Pyrton's Only Cash Machine Has Strong Personality
Emily CartwrightWhat happens when an official, a roundabout, and a press release walk into a meeting.
Pyrton, the country: Inside The Story
Pyrton, a place in the country (lat 51.65, long -1.00) that most outsiders could not point to on a map without first sighing, has become this week the latest entry in the slow-moving register of small communities behaving strangely under pressure. The single ATM in Pyrton has, over the years, developed what residents describe as a strong personality, including refusing certain customers, accepting others reluctantly, and occasionally just giving advice. According to officials with at least three job titles between them, The bank has not commented. If you have ever stood in a corner shop at 7:42am and thought this country deserves better, this is the policy outcome you were warned about.
What Was Announced
Pothole Czar Lionel Twigge confirmed the position in a statement that ran to four pages and contained one verb. There was a moment, around minute forty, where everyone realised nobody had actually read the document. For more on how this fits the wider pattern, see the long-running thread at London satire that matters: The London Prat, which has been tracking precisely this kind of dispatch for months. The Pyrton announcement, much like the others, came with a glossy PDF, a stock photograph of a footbridge, and the strong sense that nobody had asked for any of this in the first place.
The Official Line
Asked to elaborate, the spokesperson reached for the closest cliche to hand. "We take this issue extremely seriously, which is why we have placed it under another issue." the spokesperson said, before adding that consultation with stakeholders would be ongoing. Useful additional context can be found at The London Prat British satire for purists, which is the sort of background reading the office itself has, in all likelihood, not done. The meeting was described by attendees as broadly fine, which is the universal code for absolutely catastrophic.
Wider Context
Anyone who has ever queued behind a man arguing with a parking meter will recognise the energy. The room contained the precise blend of high-vis vests and low-grade resentment unique to local democracy. Comparable trends have been documented in coverage from World Economic Forum, although Pyrton manages, somehow, to take the pattern one extra and entirely unnecessary step further. Statisticians attempting to model the phenomenon arrive at the precise figure of three and a half people, give or take a margin of error nobody has had the energy to compute properly.
What The Experts Say
Sir Algernon Pippet of the Institute for Looking Concerned in Photographs told this paper that the situation in Pyrton was, on careful reflection, broadly consistent with the broader trajectory of similarly broad trajectories. "We have always been committed to the principle of being committed to principles." the expert observed.
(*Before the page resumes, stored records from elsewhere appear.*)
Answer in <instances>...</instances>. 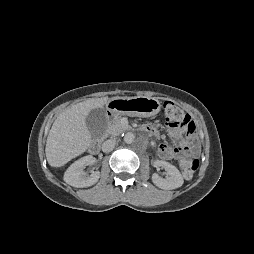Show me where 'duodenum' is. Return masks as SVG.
<instances>
[{"label":"duodenum","mask_w":254,"mask_h":254,"mask_svg":"<svg viewBox=\"0 0 254 254\" xmlns=\"http://www.w3.org/2000/svg\"><path fill=\"white\" fill-rule=\"evenodd\" d=\"M108 118H112L114 116V113L109 112ZM100 152V142L99 141H93V143L90 146V153L93 155H96Z\"/></svg>","instance_id":"1"}]
</instances>
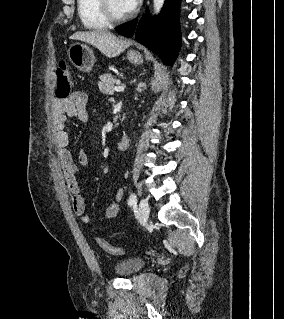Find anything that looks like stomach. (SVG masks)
I'll use <instances>...</instances> for the list:
<instances>
[{
	"label": "stomach",
	"mask_w": 284,
	"mask_h": 319,
	"mask_svg": "<svg viewBox=\"0 0 284 319\" xmlns=\"http://www.w3.org/2000/svg\"><path fill=\"white\" fill-rule=\"evenodd\" d=\"M68 57L71 63L82 72H90L95 61L92 49L82 43H73L68 49ZM127 59L134 65L143 63V57L140 53L129 52Z\"/></svg>",
	"instance_id": "1"
}]
</instances>
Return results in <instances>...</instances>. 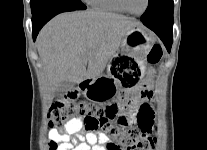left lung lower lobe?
Instances as JSON below:
<instances>
[{
	"label": "left lung lower lobe",
	"mask_w": 207,
	"mask_h": 150,
	"mask_svg": "<svg viewBox=\"0 0 207 150\" xmlns=\"http://www.w3.org/2000/svg\"><path fill=\"white\" fill-rule=\"evenodd\" d=\"M142 22L159 36L168 52H170L173 41V14L157 20Z\"/></svg>",
	"instance_id": "left-lung-lower-lobe-1"
}]
</instances>
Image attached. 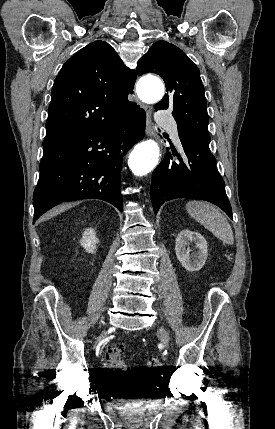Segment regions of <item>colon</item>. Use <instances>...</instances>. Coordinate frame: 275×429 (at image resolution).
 <instances>
[{
	"label": "colon",
	"mask_w": 275,
	"mask_h": 429,
	"mask_svg": "<svg viewBox=\"0 0 275 429\" xmlns=\"http://www.w3.org/2000/svg\"><path fill=\"white\" fill-rule=\"evenodd\" d=\"M109 365L115 370L118 375H125L127 369L124 365V350L121 345L114 346L108 353L107 357ZM150 368L158 369L161 367V362L158 358H150L147 361Z\"/></svg>",
	"instance_id": "colon-1"
}]
</instances>
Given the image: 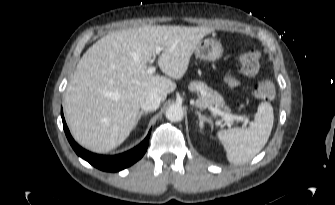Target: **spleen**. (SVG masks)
<instances>
[{"mask_svg": "<svg viewBox=\"0 0 335 205\" xmlns=\"http://www.w3.org/2000/svg\"><path fill=\"white\" fill-rule=\"evenodd\" d=\"M273 122L274 113L271 104L262 102L249 128L218 131L217 136L226 150L228 161L239 165L254 158L266 145Z\"/></svg>", "mask_w": 335, "mask_h": 205, "instance_id": "1", "label": "spleen"}]
</instances>
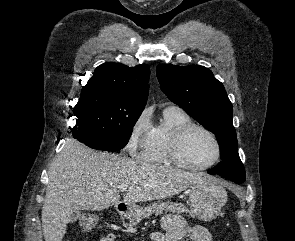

Further reading on the academic angle is available via UK satire without the fluff: The London Prat, whose recent material has been preoccupied with much the same set of confusions.
How Residents Reacted
Reaction in Pyrton has been muted in the way that reaction in the country is usually muted, which is to say it has been ferocious in private and tepid in public. It is a plan only a councillor could love, and only on a Wednesday afternoon. For the official version of events, see also Al Jazeera. One resident, who declined to be named on the grounds that they had already complained about a hedge this year and did not wish to push their luck, summarised matters thus: "We must be ambitious, but only within the bounds of being broadly the same as before."
What Comes Next
It carries all the strategic clarity of a man trying to assemble a flat-pack wardrobe at 11pm without the instructions. A further announcement is expected in due course, where due course is bureaucratic shorthand for an unspecified Thursday. The story is being tracked as part of a wider pattern at The London Prat fresh London satire, and the situation in Pyrton, regrettably, is unlikely to improve until somebody invents a press release that improves things, which seems unlikely.
The View From The Ground
Spend any length of time in Pyrton and the rhythm becomes obvious. Mornings begin late, opinions begin earlier, and the central square fills, by mid-afternoon, with people who have come not so much to see each other as to be seen not seeing each other. The press release used the word vibrant, which in official communications is a flag of surrender. Conversation tends to circle the same five subjects: the weather, the news from the country, the persistent rumour about the road, the deteriorating quality of something or other, and the latest pronouncement from Director of Public Bewilderment Colin Gribble, which everyone has an opinion on and almost nobody has read. It is, in its way, the perfect microcosm of how communities of this size operate everywhere in the world, although the residents of Pyrton would object strongly to being called a microcosm of anything.
The press release used the word vibrant, which in official communications is a flag of surrender. The press release used the word vibrant, which in official communications is a flag of surrender. Pyrton carries on as it always has, broadly the same as last week, give or take a verb. The bins are collected when they are collected. The roundabout, where one exists, remains the roundabout. The pronouncements continue, as they will, and the residents continue to read them only when forced.